According to a seventh aspect of the present invention, an air ejection pipe is buried in a second connection portion formed in the concave arc portion, and air ejection holes are provided in the air ejection pipe at intervals. A water tank for culturing aquatic animals and plants according to claim 6, wherein air is immediately blown out from the air outlet even when water supply is stopped due to a failure of a water supply pump or the like, thereby reducing dissolved oxygen. Replenishment can be performed smoothly. In addition, since the air ejection pipe is buried in the arc portion, it does not hinder smooth water flow, and there is no danger that cultured aquatic plants or animals will directly collide with the air ejection pipe. In addition, since it is attached to the water tank from the beginning, it is not necessary to attach it in a hurry when taking a medicine bath or stopping the pump.

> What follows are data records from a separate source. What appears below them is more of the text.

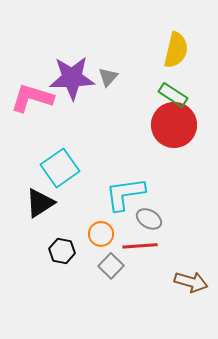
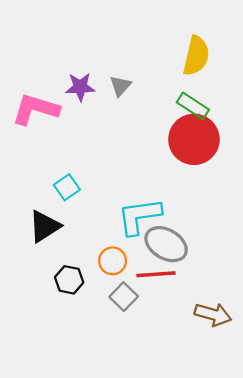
purple star: (72, 78) -> (80, 87), size x0.6
cyan square: (60, 168) -> (67, 187), size x0.6
gray ellipse: (149, 219) -> (166, 244), size x1.5

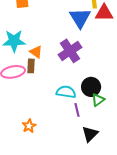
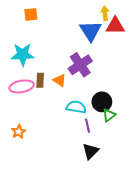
orange triangle: (36, 52) -> (60, 80), moved
orange star: (29, 126) -> (19, 132), moved
black triangle: (90, 134) -> (91, 151), moved

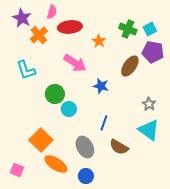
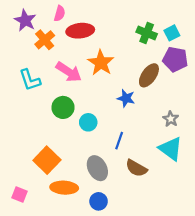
orange star: (99, 41) -> (101, 63), moved, size x1.6
pink arrow: (75, 63) -> (69, 72), moved
blue star: (101, 86) -> (126, 98), moved
cyan circle: (69, 109) -> (88, 122), moved
orange ellipse: (56, 164) -> (64, 188), turned -30

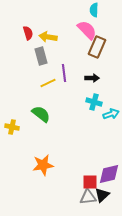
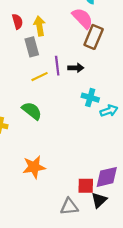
yellow arrow: (48, 37) -> (40, 26), turned 72
black arrow: (92, 78) -> (76, 68), moved
gray triangle: (88, 197) -> (69, 207), moved

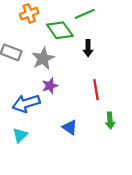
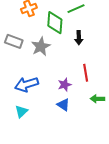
green diamond: (60, 30) -> (55, 23), turned 40
purple star: (50, 86) -> (65, 85), moved
green arrow: (110, 120) -> (97, 99), turned 96

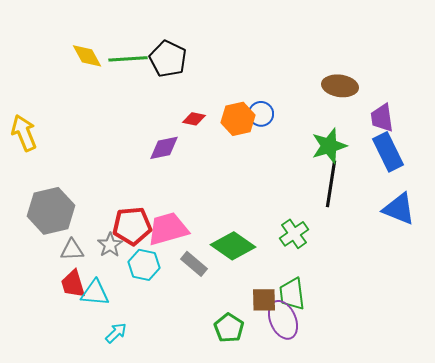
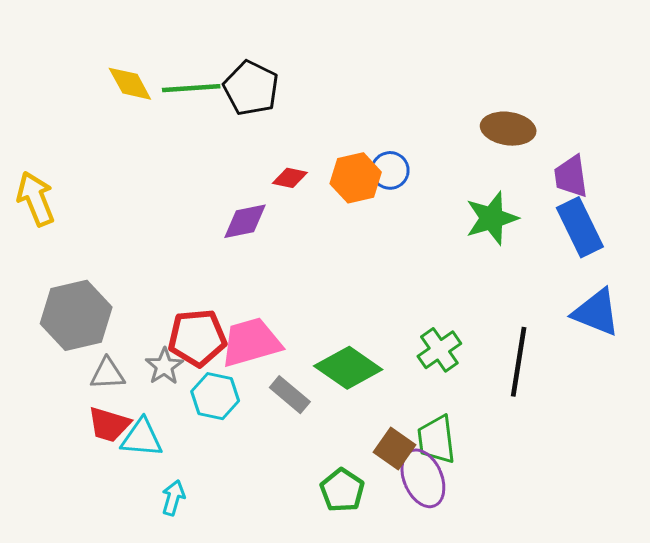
black line: (331, 184) -> (519, 362), moved
red trapezoid: (73, 284) -> (109, 425), turned -56
brown square: (264, 300) -> (395, 448), turned 36
cyan arrow: (116, 333) -> (173, 498), turned -30

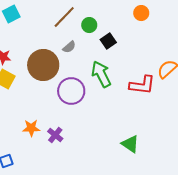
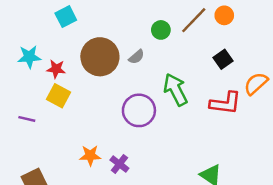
brown line: (64, 17) -> (194, 20), moved
black square: (108, 41) -> (223, 59), moved
brown circle: (43, 65) -> (100, 57), moved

[Brief description of the drawings]

FIG. 1 is a plan view showing an embodiment of the present invention.

FIG. 2 is a longitudinal sectional view showing an embodiment of the present invention.

FIG. 3 is a cross-sectional view around a discharge port showing an embodiment of the present invention.

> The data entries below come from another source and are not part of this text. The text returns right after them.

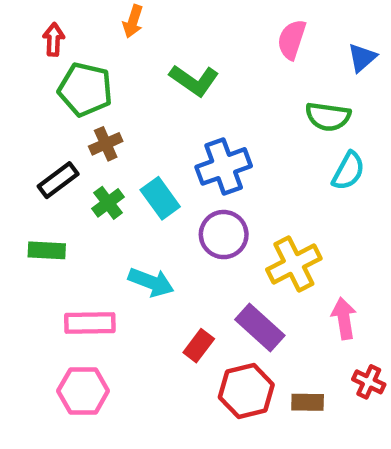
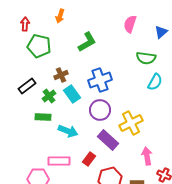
green L-shape: (194, 80) -> (87, 42), turned -65
brown cross: (106, 144) -> (61, 75), moved
green rectangle: (47, 250) -> (43, 117), moved
pink arrow: (344, 318) -> (147, 156), moved
pink rectangle: (90, 323) -> (59, 161), moved
purple rectangle: (260, 327) -> (108, 140), moved

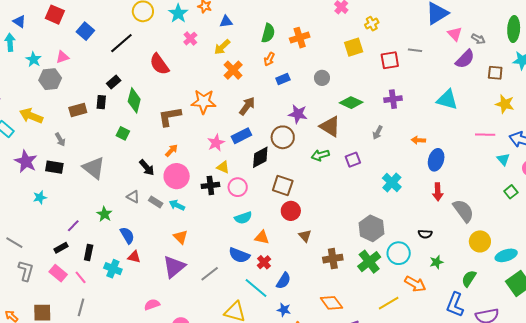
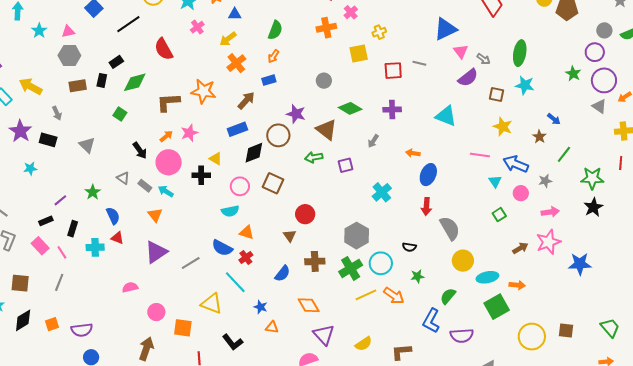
orange cross: (300, 38) -> (326, 28), moved
gray hexagon: (50, 79) -> (69, 56), moved
blue rectangle: (283, 79) -> (269, 80), moved
green diamond: (134, 100) -> (135, 82), turned 55
pink star: (216, 143) -> (189, 133), moved
gray triangle: (94, 168) -> (87, 145), size x0.7
pink circle: (238, 187) -> (240, 186), moved
red circle: (291, 211) -> (305, 214), moved
orange triangle: (181, 237) -> (155, 215), moved
cyan cross: (113, 269) -> (95, 247), turned -30
blue semicircle: (283, 281) -> (282, 274), moved
yellow line: (389, 303) -> (366, 295), moved

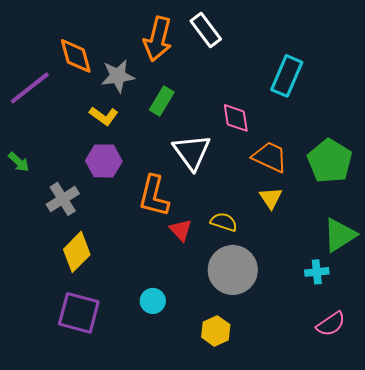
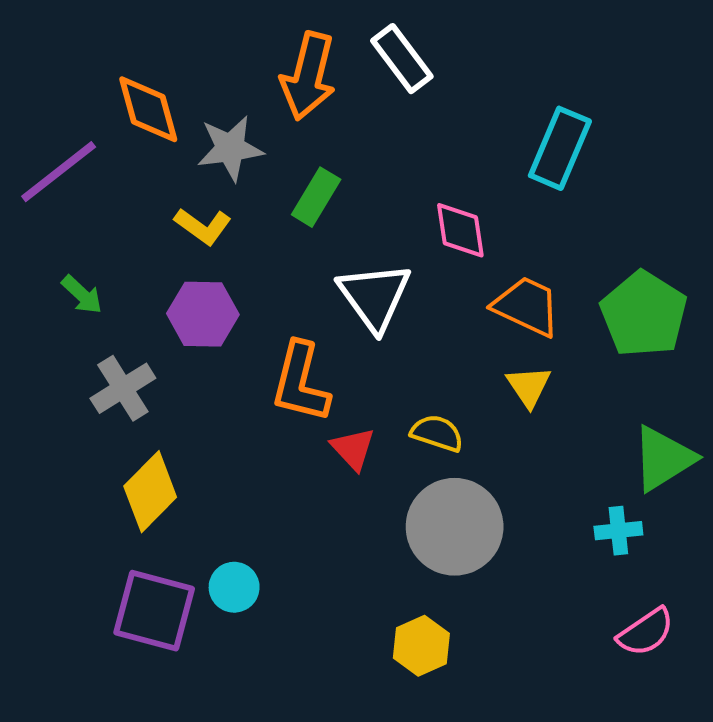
green arrow: (19, 162) -> (82, 295), moved
cyan circle: (153, 301) -> (234, 587), moved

FIG. 4 is a cross-sectional view of a part around a water ejection pipe, which is an enlarged perspective view showing a part of the embodiment of the present invention.

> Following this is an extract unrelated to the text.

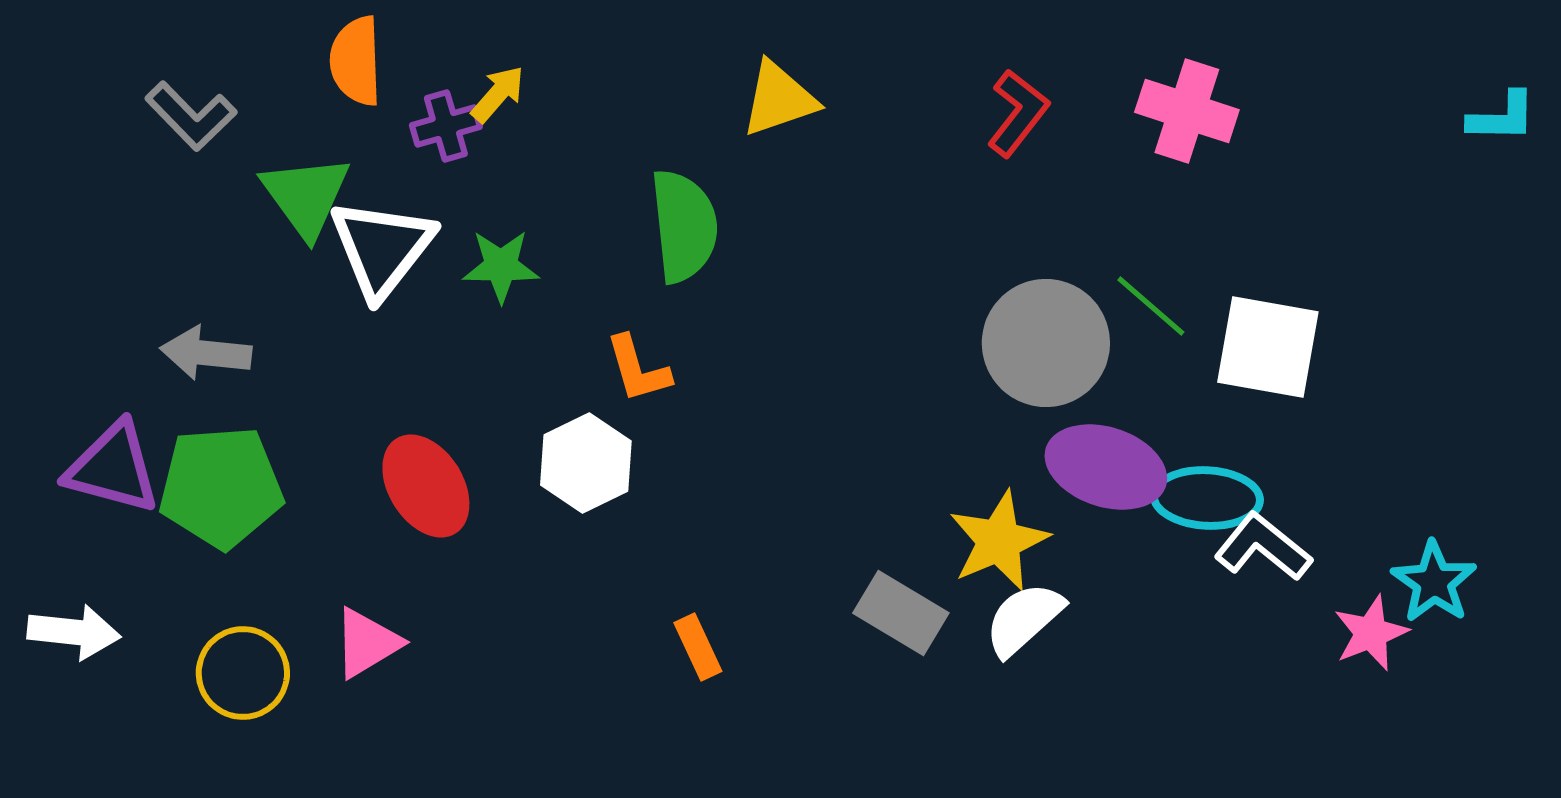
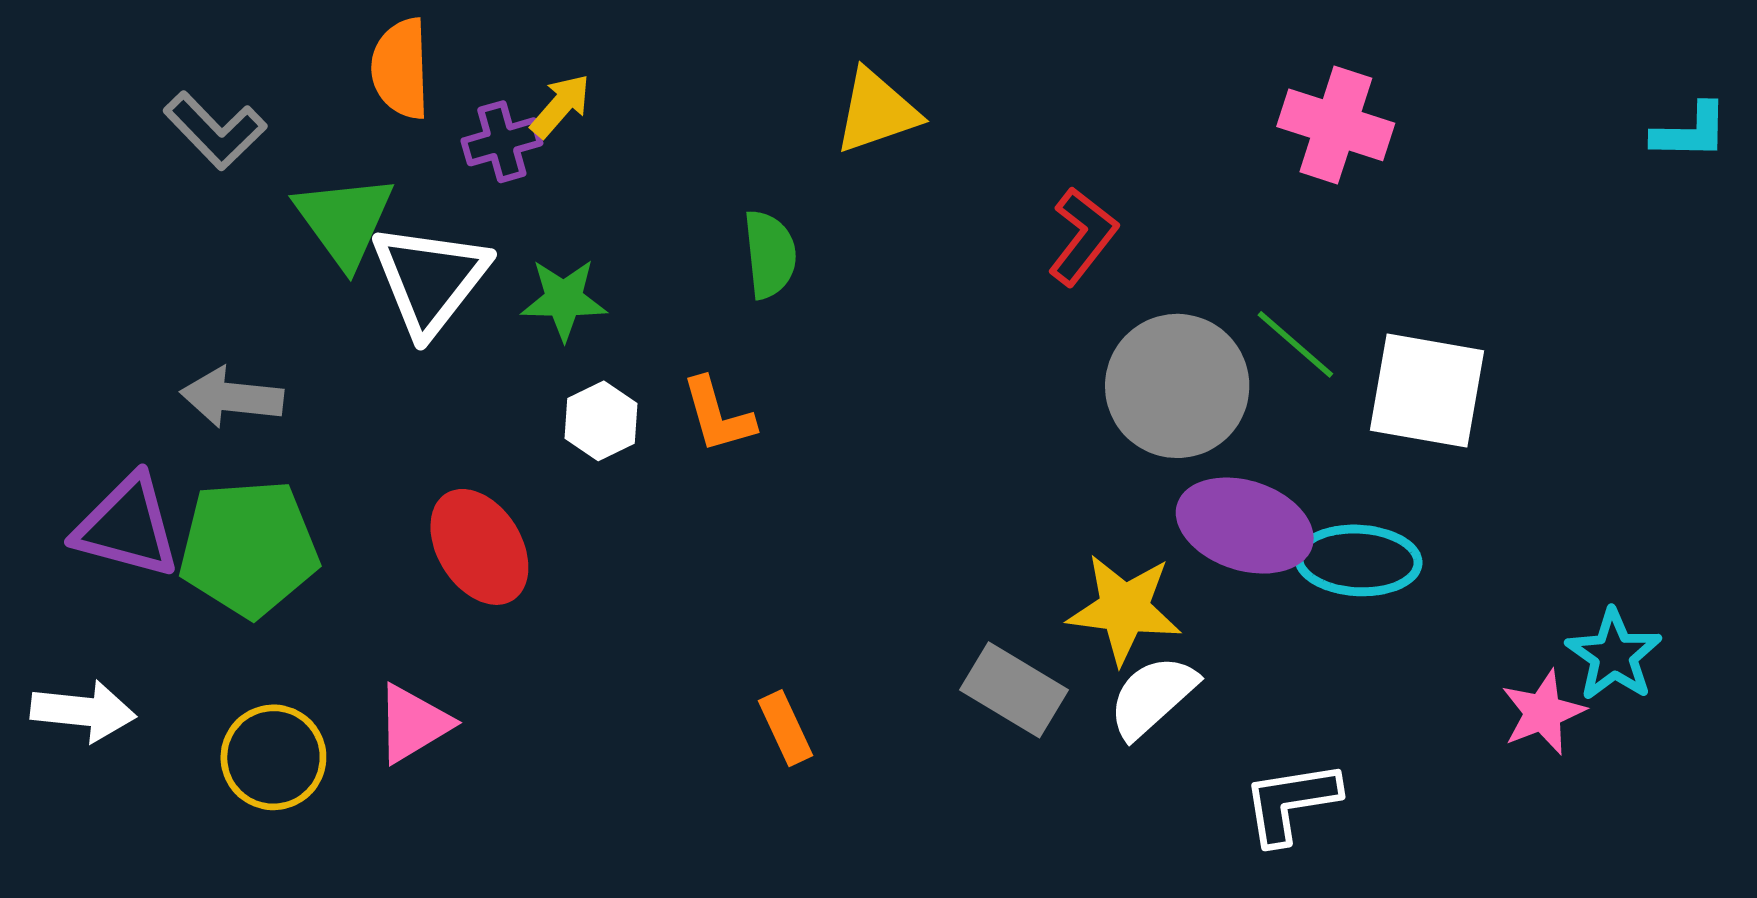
red L-shape: (1018, 113) -> (1083, 236), moved
green semicircle: (684, 226) -> (770, 254), size x0.7
white hexagon: (586, 463) -> (601, 421), moved, size x0.7
yellow star: (999, 541) -> (1124, 609), turned 30
white L-shape: (1263, 547) -> (1291, 802), moved, turned -48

FIG. 5 is a graph showing the particle size of the sand of the present invention.

FIG. 6 is a graph showing the particle size of another sand of the present invention.

FIG. 7 is a plan view showing another embodiment of the present invention.

[Explanation of symbols]

 DESCRIPTION OF SYMBOLS 1 Water tank 1A Outer circumference 1B 4A Arc part 5 Waterway 7 Bottom 12 Air ejection pipe 13 Air ejection hole 14 Outlet 16 17 18 Reticulated body 24 Sand A Flounder (aquatic animal) X Water flow

Claims (7)

[Claims] 1. A method for cultivating aquatic animals and plants by laying sand on the bottom of an aquarium for cultivating aquatic animals and plants, wherein a part of the sand on the bottom is sequentially discharged from the aquarium by a water stream and the bottom of the aquarium is cultivated. A method for cultivating aquatic animals and plants, comprising supplying sand to the sea. 2. The water tank is of a circulation type in which a water channel is formed in an annular shape. The water is circulated by supplying the water in one direction of the circulation water channel, and the water is circulated together with the water by the circulating water flow. 2. The method for cultivating aquatic animals and plants according to claim 1, wherein a part of the replenished sand laid on the bottom is sequentially discharged from a discharge port provided on the bottom of the water tank. 3. A reticulated body having a small hole is provided at an upper part of the outlet, and a reticulated body having a large hole is provided at a lower part. 3. The method for cultivating aquatic animals and plants according to claim 2, wherein 4. The method for cultivating aquatic animals and plants according to claim 2, wherein the aquatic animals and plants use sand as a growth environment. 5. The method for cultivating aquatic animals and plants according to claim 4, wherein said sands include sand having a particle diameter of 100 micrometers or more. 6. An outer peripheral plate is erected on the outer periphery of the bottom of the water tank, a partition plate is provided at the center of the bottom to form an annular water passage, a discharge port is provided at the bottom, and the bottom is connected to the outer peripheral plate. A water tank for cultivating aquatic animals and plants, wherein a concave arc portion is formed in each of the first connection portion and the second connection portion between the bottom and the partition plate. 7. An air ejection tube is buried in a second connecting portion formed in the concave arc portion, and air ejection holes are provided in the air ejection tube at intervals. 6. The aquarium for aquaculture of aquatic animals and plants according to 6.